The spaceship exerts the force on the asteroid by pulling the line. As a reaction asteroid pulls the spaceship with equal force through the connecting line. Find the acceleration of spaceship and the asteroid. Since they are in the opposite direction, find the relative acceleration.
Using kinematic equation find t.As you have mentioned, the initial relative velocity of spaceship and asteroid is zero.

 

[cepheid]

As a reaction asteroid pulls the spaceship with equal force through the connecting line.

Right, I totally missed that part. So, does that mean the net force on the spaceship is zero?

EDIT: But the net force on the asteroid is not zero. It's being tugged on. If it starts to accelerate forward, the rope will lose tension, and the spaceship's engines will no longer be counteracted...I don't know why this problem is confusing me so much.

 

[rl.bhat]

Right, I totally missed that part. So, does that mean the net force on the spaceship is zero?

No.
Spaceship experiences only one force that is the reaction of asteroid. So it accelerates towards the asteroid.
Why don't you consider that the engine in the spaceship is winding the rope attached to asteroid, just like we do during fishing, and pulling the asteroid towards it?

 

[cepheid]

What about the thrust from the engines? Sorry if I'm being dense...

 

[cepheid]

No.
Why don't you consider that the engine in the spaceship is winding the rope attached to asteroid, just like we do during fishing, and pulling the asteroid towards it?

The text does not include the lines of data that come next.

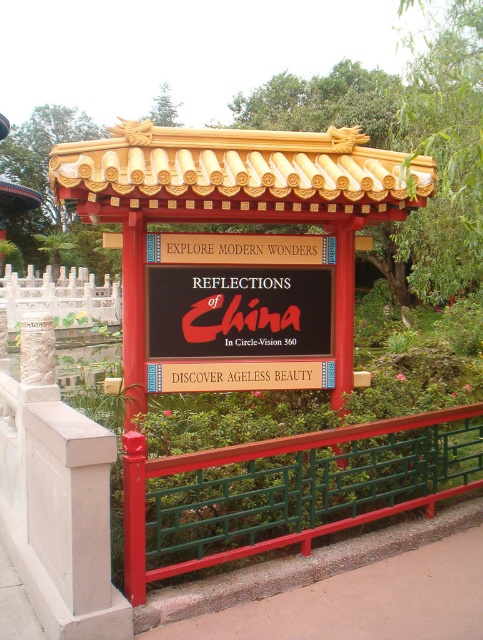 Who is taller, green metal fence at center or black matte sign at center?

green metal fence at center

Is point (242, 461) farther from viewer compared to point (264, 282)?

No, (242, 461) is closer to viewer.

Where is `green metal fence at center`? green metal fence at center is located at coordinates (288, 486).

Is point (268, 310) farther from viewer compared to point (115, 289)?

No, it is in front of (115, 289).

Is black matte sign at center behind white marble fence at center?

No, black matte sign at center is in front of white marble fence at center.

Locate an element on the screen. The image size is (483, 640). black matte sign at center is located at coordinates (238, 310).

Is point (459, 449) behind point (70, 317)?

That is False.

Is point (434, 412) positioned before point (68, 312)?

Yes, point (434, 412) is closer to viewer.

This screenshot has width=483, height=640. Identify the location of green metal fence at center. (288, 486). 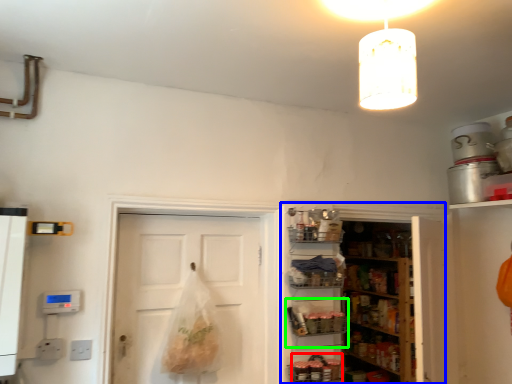 Question: Based on their relative distances, which object is nearer to food (highlighted by a red box)? Choose from cabinetry (highlighted by a blue box) and shelf (highlighted by a green box).

Choices:
 (A) cabinetry
 (B) shelf

Answer: (B)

That never occurred to me. I assumed that the back of the spaceship was attached to the asteroid by a rope of fixed length and that the astronauts were firing rockets mounted to the ship (also facing towards the rear). I guess my scenario doesn't make much sense though. Yours makes more sense, although I have to say that it is not obvious to me from the wording of the problem that that is what was meant. Oh well, sorry for confusing the issue.

 

[rl.bhat]

That never occurred to me. I assumed that the back of the spaceship was attached to the asteroid by a rope of fixed length and that the astronauts were firing rockets mounted to the ship (also facing towards the rear). I guess my scenario doesn't make much sense though. Yours makes more sense, although I have to say that it is not obvious to me from the wording of the problem that that is what was meant. Oh well, sorry for confusing the issue.

It is alright.